Home Healthcare Workers: A Growing and Diverse Workforce at High Risk for Workplace Violence

Posted on by Tamara Felice Small, PhD; Susan Goodwin Gerberich, PhD, MSPH; Anthony Oliveri, PhD, MPH, CIH, CSP; Christina Socias-Morales, DrPH; Dawn Castillo; and Richard Olawoyin, PhD, CSP

 

Home healthcare workers provide healthcare services to millions of Americans who need assistance at home. Home healthcare workers work closely with patients and often are in close contact with the public while they provide healthcare services to patients. Both situations can pose increased risks for exposure to workplace violence [1],[2].

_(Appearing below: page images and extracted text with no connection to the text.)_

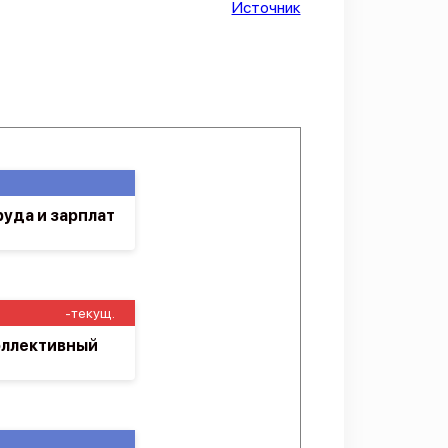
Источник
уда и зарплат
-текущ.
оллективный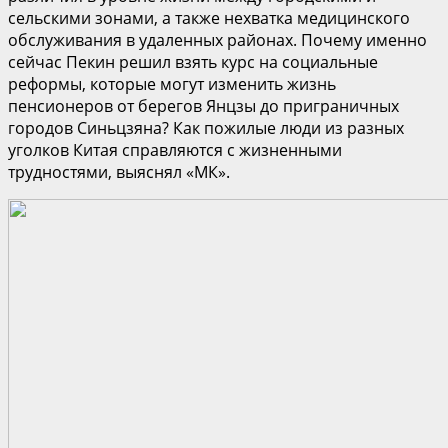
сельскими зонами, а также нехватка медицинского
обслуживания в удаленных районах. Почему именно
сейчас Пекин решил взять курс на социальные
реформы, которые могут изменить жизнь
пенсионеров от берегов Янцзы до приграничных
городов Синьцзяна? Как пожилые люди из разных
уголков Китая справляются с жизненными
трудностями, выяснял «МК».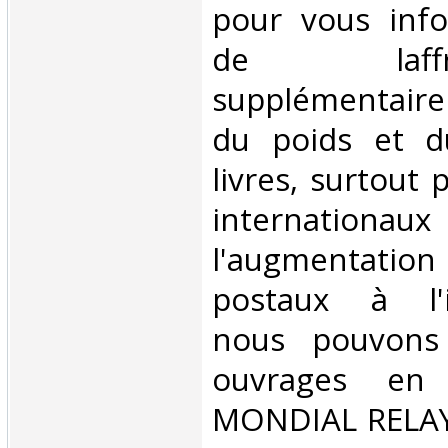
pour vous inf
de laffran
supplémentair
du poids et 
livres, surtout 
internationaux
l'augmentatio
postaux à l'in
nous pouvons 
ouvrages en 
MONDIAL RELAY 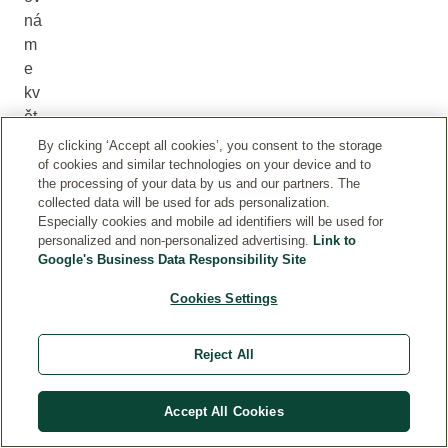
ná
m
e
kv
ět
y
By clicking ‘Accept all cookies’, you consent to the storage
s
of cookies and similar technologies on your device and to
the processing of your data by us and our partners. The
lis
collected data will be used for ads personalization.
ty,
Especially cookies and mobile ad identifiers will be used for
jej
personalized and non-personalized advertising.
Link to
ic
Google's Business Data Responsibility Site
hž
Cookies Settings
ov
ál
Reject All
ný
tv
ar
Accept All Cookies
ne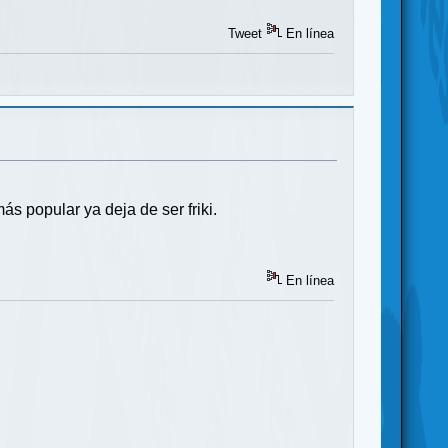
Tweet
En línea
ás popular ya deja de ser friki.
En línea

The issue of violence in home healthcare will likely increase as the industry is projected to grow dramatically in the coming years. This growth may be impacted by shifts during the pandemic to telemedicine and in-home care. Substantial resources have been directed towards understanding, preventing, and managing workplace violence. Opportunities exist for a finer focus on modernized interventions that prevent workplace violence toward home healthcare workers and for fostering innovative solutions for addressing any resulting traumatic impacts.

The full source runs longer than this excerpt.